Start of DATA SHOWN

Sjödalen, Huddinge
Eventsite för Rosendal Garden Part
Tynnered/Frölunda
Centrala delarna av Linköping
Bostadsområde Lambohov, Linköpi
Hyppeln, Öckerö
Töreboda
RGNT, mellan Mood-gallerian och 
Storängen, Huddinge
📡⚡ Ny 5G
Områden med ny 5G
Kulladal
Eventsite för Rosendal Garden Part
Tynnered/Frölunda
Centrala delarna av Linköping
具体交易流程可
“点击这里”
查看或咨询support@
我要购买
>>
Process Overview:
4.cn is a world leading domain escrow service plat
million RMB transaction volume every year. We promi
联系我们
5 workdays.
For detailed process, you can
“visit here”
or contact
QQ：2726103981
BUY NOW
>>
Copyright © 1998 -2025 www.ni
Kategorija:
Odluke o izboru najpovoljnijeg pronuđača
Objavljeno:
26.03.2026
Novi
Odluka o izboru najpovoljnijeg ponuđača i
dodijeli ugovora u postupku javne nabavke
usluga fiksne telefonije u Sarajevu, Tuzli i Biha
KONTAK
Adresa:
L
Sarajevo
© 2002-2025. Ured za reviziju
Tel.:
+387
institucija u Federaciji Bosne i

End of DATA SHOWN
Start of DATA SHOWN

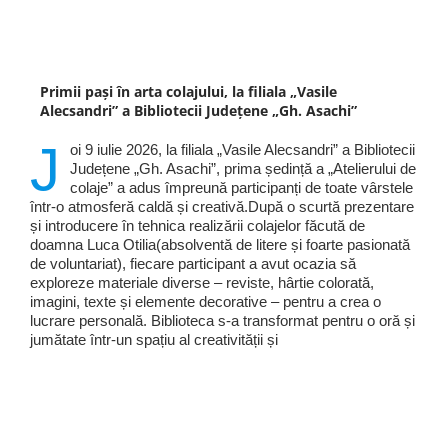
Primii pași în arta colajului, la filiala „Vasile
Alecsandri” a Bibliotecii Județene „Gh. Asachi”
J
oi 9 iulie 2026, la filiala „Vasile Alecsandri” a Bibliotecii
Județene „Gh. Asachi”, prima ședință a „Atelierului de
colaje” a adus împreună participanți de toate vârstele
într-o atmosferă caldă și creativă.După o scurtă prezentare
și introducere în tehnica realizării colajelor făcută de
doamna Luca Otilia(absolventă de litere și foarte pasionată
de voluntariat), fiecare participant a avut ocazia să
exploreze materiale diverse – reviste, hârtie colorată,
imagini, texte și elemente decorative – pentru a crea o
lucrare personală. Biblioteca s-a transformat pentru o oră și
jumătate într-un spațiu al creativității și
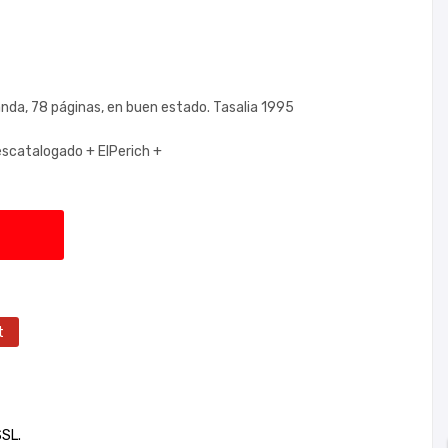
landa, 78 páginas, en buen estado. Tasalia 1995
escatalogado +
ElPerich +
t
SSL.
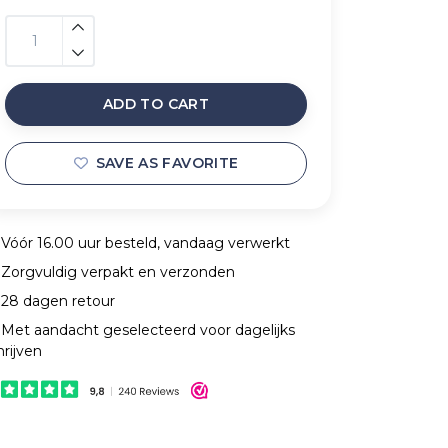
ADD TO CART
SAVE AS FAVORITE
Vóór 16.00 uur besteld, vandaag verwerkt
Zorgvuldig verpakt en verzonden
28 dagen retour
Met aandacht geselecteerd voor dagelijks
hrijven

End of DATA SHOWN
Start of DATA SHOWN

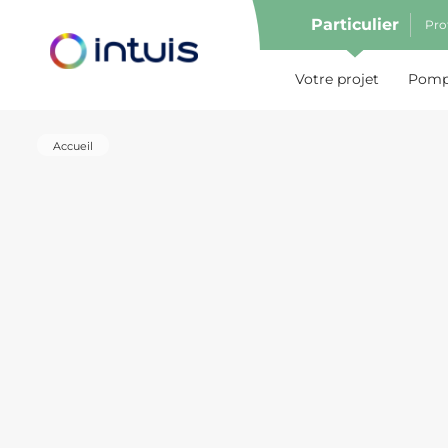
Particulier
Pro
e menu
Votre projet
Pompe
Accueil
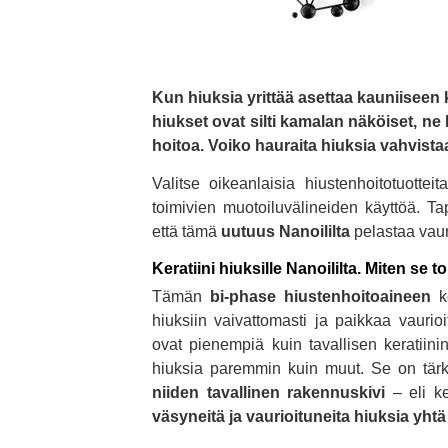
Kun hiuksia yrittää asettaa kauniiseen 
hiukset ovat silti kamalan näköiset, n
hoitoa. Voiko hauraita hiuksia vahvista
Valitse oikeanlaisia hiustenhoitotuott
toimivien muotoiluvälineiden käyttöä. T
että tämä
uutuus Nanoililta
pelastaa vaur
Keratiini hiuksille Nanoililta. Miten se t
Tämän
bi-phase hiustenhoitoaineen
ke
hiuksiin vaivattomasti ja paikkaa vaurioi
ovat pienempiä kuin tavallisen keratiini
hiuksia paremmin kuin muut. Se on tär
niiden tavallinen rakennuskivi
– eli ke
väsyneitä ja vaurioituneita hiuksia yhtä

End of DATA SHOWN

Look through the listing above and copy each line with the word "izboru" in it.

Odluke o izboru najpovoljnijeg pronuđača
Odluka o izboru najpovoljnijeg ponuđača i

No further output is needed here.